> [WORK TO BE COMPLETED]: What you return should match the records below exactly.

※ ※ ※

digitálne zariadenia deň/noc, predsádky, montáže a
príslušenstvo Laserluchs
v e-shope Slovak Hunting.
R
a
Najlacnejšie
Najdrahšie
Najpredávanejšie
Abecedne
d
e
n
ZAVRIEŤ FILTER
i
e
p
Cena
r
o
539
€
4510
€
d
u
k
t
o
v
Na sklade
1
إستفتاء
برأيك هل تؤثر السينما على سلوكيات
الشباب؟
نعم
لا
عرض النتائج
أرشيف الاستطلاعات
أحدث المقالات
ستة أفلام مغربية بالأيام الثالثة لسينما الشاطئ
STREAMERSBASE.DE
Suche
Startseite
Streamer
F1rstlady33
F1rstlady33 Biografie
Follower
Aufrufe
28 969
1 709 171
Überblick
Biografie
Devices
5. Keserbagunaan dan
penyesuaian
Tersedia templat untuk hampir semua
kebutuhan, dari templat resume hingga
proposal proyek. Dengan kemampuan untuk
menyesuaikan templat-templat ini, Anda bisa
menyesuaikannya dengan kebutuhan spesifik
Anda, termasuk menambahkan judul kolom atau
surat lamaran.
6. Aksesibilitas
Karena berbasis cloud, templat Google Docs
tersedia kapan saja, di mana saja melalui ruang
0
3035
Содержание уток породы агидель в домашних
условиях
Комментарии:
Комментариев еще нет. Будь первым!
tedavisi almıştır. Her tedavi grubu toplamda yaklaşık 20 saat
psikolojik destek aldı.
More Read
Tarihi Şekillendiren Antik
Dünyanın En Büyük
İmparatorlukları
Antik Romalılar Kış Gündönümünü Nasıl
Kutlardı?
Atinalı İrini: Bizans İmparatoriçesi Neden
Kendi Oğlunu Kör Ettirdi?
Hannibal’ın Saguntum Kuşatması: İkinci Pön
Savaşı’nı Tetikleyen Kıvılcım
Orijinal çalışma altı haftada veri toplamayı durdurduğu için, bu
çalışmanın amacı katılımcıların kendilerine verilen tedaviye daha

※ ※ ※

> [EXERCISE SOLUTION]:
digitálne zariadenia deň/noc, predsádky, montáže a
príslušenstvo Laserluchs
v e-shope Slovak Hunting.
R
a
Najlacnejšie
Najdrahšie
Najpredávanejšie
Abecedne
d
e
n
ZAVRIEŤ FILTER
i
e
p
Cena
r
o
539
€
4510
€
d
u
k
t
o
v
Na sklade
1
إستفتاء
برأيك هل تؤثر السينما على سلوكيات
الشباب؟
نعم
لا
عرض النتائج
أرشيف الاستطلاعات
أحدث المقالات
ستة أفلام مغربية بالأيام الثالثة لسينما الشاطئ
STREAMERSBASE.DE
Suche
Startseite
Streamer
F1rstlady33
F1rstlady33 Biografie
Follower
Aufrufe
28 969
1 709 171
Überblick
Biografie
Devices
5. Keserbagunaan dan
penyesuaian
Tersedia templat untuk hampir semua
kebutuhan, dari templat resume hingga
proposal proyek. Dengan kemampuan untuk
menyesuaikan templat-templat ini, Anda bisa
menyesuaikannya dengan kebutuhan spesifik
Anda, termasuk menambahkan judul kolom atau
surat lamaran.
6. Aksesibilitas
Karena berbasis cloud, templat Google Docs
tersedia kapan saja, di mana saja melalui ruang
0
3035
Содержание уток породы агидель в домашних
условиях
Комментарии:
Комментариев еще нет. Будь первым!
tedavisi almıştır. Her tedavi grubu toplamda yaklaşık 20 saat
psikolojik destek aldı.
More Read
Tarihi Şekillendiren Antik
Dünyanın En Büyük
İmparatorlukları
Antik Romalılar Kış Gündönümünü Nasıl
Kutlardı?
Atinalı İrini: Bizans İmparatoriçesi Neden
Kendi Oğlunu Kör Ettirdi?
Hannibal’ın Saguntum Kuşatması: İkinci Pön
Savaşı’nı Tetikleyen Kıvılcım
Orijinal çalışma altı haftada veri toplamayı durdurduğu için, bu
çalışmanın amacı katılımcıların kendilerine verilen tedaviye daha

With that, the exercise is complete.